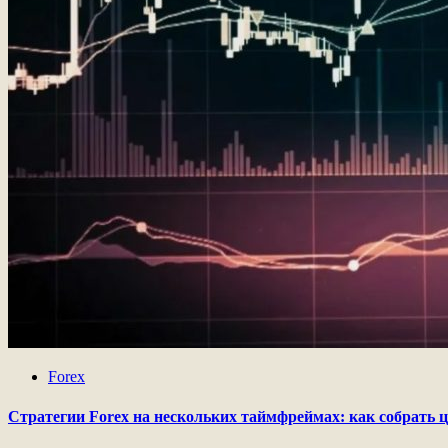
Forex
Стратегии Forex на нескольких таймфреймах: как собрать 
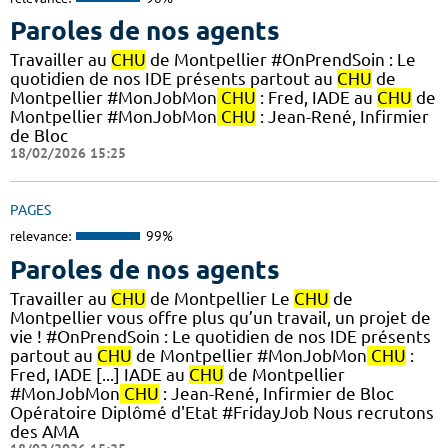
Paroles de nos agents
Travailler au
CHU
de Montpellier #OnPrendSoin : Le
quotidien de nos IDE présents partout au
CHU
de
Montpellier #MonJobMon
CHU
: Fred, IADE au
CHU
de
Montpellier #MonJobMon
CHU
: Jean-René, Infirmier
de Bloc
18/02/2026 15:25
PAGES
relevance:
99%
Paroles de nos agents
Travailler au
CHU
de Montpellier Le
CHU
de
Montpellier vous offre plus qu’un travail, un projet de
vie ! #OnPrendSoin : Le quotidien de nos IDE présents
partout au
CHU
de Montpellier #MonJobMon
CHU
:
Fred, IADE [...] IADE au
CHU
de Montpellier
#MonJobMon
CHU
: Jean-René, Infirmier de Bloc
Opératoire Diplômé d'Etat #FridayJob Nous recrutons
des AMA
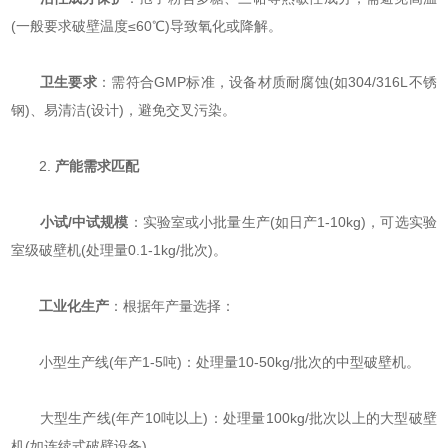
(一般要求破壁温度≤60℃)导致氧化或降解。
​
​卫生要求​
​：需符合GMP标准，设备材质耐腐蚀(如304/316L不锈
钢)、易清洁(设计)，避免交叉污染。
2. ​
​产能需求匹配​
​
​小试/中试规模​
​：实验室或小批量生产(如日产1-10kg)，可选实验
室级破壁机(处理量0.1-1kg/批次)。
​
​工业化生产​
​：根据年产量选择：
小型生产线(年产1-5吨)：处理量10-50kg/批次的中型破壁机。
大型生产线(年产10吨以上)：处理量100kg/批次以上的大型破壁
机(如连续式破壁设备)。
= = =
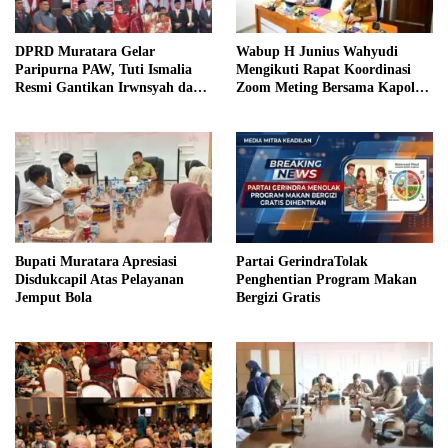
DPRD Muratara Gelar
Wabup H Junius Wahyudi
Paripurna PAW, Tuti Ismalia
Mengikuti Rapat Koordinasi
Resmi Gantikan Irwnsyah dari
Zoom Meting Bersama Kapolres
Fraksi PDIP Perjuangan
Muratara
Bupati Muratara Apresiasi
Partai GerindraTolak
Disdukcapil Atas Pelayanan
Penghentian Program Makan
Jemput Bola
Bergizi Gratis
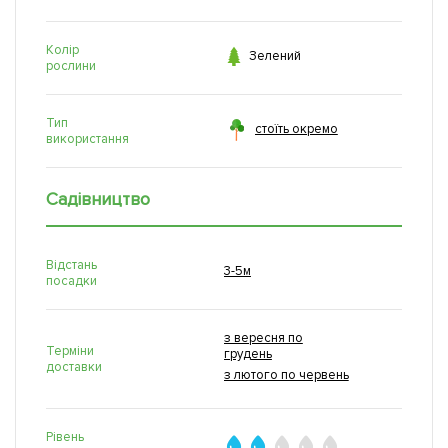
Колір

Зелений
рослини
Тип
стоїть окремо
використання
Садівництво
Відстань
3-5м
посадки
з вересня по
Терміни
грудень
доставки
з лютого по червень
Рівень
= = =
Whenever a line in the records contains the word "Forex", copy that line.

● Solution to this task:
Forex
Стратегии Forex на нескольких таймфреймах: как собрать 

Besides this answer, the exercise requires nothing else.